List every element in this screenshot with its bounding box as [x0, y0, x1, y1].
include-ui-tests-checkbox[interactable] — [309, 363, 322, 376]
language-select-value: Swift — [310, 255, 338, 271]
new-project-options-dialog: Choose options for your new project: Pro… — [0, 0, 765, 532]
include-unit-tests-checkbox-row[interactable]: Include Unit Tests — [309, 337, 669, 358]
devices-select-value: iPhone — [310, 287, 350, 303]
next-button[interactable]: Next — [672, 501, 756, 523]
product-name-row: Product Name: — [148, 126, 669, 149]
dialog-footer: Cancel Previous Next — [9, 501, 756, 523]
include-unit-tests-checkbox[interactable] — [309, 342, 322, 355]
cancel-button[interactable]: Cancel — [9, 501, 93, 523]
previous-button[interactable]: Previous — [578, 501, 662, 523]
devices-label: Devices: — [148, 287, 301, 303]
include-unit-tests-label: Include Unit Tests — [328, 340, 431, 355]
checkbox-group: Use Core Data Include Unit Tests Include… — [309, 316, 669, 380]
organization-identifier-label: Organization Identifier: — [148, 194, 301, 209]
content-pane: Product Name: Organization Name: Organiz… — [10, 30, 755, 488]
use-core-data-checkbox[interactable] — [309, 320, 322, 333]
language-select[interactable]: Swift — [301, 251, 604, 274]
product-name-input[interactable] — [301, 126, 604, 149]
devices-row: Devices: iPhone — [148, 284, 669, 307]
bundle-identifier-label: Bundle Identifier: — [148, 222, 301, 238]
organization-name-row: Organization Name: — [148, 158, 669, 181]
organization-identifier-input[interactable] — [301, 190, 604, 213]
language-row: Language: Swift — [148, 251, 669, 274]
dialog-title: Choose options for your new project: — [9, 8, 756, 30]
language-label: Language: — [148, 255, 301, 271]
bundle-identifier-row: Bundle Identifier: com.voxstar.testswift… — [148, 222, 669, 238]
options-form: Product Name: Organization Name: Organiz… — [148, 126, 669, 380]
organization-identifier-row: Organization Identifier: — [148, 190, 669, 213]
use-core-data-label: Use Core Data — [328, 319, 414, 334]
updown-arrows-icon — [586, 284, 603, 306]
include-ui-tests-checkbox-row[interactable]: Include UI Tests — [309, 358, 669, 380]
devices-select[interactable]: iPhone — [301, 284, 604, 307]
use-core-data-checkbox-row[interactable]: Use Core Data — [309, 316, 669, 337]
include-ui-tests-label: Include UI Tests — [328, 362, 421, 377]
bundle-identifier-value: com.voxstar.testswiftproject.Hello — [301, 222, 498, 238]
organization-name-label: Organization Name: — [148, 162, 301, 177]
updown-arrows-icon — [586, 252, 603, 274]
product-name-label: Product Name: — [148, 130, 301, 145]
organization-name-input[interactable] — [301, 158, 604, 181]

◇ ◇ ◇ ◇ ◇ ◇ ◇

* _What is expected_: Repeat, word for word, all of the data shown above.

* _Response to this exercise_:
List every element in this screenshot with its bounding box as [x0, y0, x1, y1].
include-ui-tests-checkbox[interactable] — [309, 363, 322, 376]
language-select-value: Swift — [310, 255, 338, 271]
new-project-options-dialog: Choose options for your new project: Pro… — [0, 0, 765, 532]
include-unit-tests-checkbox-row[interactable]: Include Unit Tests — [309, 337, 669, 358]
devices-select-value: iPhone — [310, 287, 350, 303]
next-button[interactable]: Next — [672, 501, 756, 523]
product-name-row: Product Name: — [148, 126, 669, 149]
dialog-footer: Cancel Previous Next — [9, 501, 756, 523]
include-unit-tests-checkbox[interactable] — [309, 342, 322, 355]
cancel-button[interactable]: Cancel — [9, 501, 93, 523]
previous-button[interactable]: Previous — [578, 501, 662, 523]
devices-label: Devices: — [148, 287, 301, 303]
include-unit-tests-label: Include Unit Tests — [328, 340, 431, 355]
checkbox-group: Use Core Data Include Unit Tests Include… — [309, 316, 669, 380]
organization-identifier-label: Organization Identifier: — [148, 194, 301, 209]
content-pane: Product Name: Organization Name: Organiz… — [10, 30, 755, 488]
use-core-data-checkbox[interactable] — [309, 320, 322, 333]
language-select[interactable]: Swift — [301, 251, 604, 274]
product-name-input[interactable] — [301, 126, 604, 149]
devices-row: Devices: iPhone — [148, 284, 669, 307]
bundle-identifier-label: Bundle Identifier: — [148, 222, 301, 238]
organization-name-row: Organization Name: — [148, 158, 669, 181]
organization-identifier-input[interactable] — [301, 190, 604, 213]
language-row: Language: Swift — [148, 251, 669, 274]
dialog-title: Choose options for your new project: — [9, 8, 756, 30]
language-label: Language: — [148, 255, 301, 271]
bundle-identifier-row: Bundle Identifier: com.voxstar.testswift… — [148, 222, 669, 238]
options-form: Product Name: Organization Name: Organiz… — [148, 126, 669, 380]
organization-identifier-row: Organization Identifier: — [148, 190, 669, 213]
use-core-data-label: Use Core Data — [328, 319, 414, 334]
updown-arrows-icon — [586, 284, 603, 306]
include-ui-tests-checkbox-row[interactable]: Include UI Tests — [309, 358, 669, 380]
devices-select[interactable]: iPhone — [301, 284, 604, 307]
use-core-data-checkbox-row[interactable]: Use Core Data — [309, 316, 669, 337]
include-ui-tests-label: Include UI Tests — [328, 362, 421, 377]
bundle-identifier-value: com.voxstar.testswiftproject.Hello — [301, 222, 498, 238]
organization-name-label: Organization Name: — [148, 162, 301, 177]
updown-arrows-icon — [586, 252, 603, 274]
product-name-label: Product Name: — [148, 130, 301, 145]
organization-name-input[interactable] — [301, 158, 604, 181]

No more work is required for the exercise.